[[ DATASET EXTRACT open ]]
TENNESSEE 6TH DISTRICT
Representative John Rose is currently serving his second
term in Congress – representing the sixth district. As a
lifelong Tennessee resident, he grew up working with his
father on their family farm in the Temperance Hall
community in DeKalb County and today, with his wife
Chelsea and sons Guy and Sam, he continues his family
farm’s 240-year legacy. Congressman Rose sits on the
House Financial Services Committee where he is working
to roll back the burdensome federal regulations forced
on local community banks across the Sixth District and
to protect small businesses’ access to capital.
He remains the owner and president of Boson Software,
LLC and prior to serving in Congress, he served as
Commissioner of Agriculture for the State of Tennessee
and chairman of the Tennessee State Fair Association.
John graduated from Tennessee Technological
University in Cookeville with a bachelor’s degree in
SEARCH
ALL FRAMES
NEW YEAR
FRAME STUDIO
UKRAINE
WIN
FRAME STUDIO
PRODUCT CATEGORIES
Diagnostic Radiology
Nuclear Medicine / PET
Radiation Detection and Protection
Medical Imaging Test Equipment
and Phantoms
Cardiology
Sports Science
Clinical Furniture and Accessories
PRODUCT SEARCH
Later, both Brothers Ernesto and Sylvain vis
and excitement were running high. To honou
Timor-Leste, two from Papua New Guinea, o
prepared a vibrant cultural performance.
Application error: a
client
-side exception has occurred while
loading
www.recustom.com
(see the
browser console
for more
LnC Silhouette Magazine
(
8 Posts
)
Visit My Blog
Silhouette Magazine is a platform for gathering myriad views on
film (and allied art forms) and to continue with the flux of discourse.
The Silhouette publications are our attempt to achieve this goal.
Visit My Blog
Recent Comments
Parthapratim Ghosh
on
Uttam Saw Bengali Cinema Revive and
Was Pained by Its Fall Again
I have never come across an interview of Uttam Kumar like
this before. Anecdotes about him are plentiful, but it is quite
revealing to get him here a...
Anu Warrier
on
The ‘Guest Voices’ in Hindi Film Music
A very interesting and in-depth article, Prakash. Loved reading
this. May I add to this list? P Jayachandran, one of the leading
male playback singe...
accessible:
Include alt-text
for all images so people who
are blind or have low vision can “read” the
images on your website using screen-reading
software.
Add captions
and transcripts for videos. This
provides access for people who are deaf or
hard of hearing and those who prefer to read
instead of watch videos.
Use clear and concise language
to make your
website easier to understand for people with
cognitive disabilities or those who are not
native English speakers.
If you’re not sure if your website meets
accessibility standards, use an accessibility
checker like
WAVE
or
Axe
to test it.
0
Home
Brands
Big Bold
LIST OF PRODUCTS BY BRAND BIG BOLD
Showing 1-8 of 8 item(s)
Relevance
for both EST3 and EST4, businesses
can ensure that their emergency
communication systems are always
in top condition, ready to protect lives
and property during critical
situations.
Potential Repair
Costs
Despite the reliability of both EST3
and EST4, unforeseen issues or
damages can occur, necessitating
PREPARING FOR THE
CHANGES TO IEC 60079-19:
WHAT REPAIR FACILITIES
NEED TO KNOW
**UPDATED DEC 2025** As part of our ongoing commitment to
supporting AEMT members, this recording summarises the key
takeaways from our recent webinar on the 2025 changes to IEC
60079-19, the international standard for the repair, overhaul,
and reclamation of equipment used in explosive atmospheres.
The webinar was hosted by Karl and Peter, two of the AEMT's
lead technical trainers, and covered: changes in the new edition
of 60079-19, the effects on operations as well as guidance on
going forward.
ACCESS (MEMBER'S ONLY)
[[ DATASET EXTRACT closed ]]
- [ABOUT THIS TASK]: Scan the data for the word "videos" and copy every line where it shows up.

- [ANSWER SPACE]:
and transcripts for videos. This
instead of watch videos.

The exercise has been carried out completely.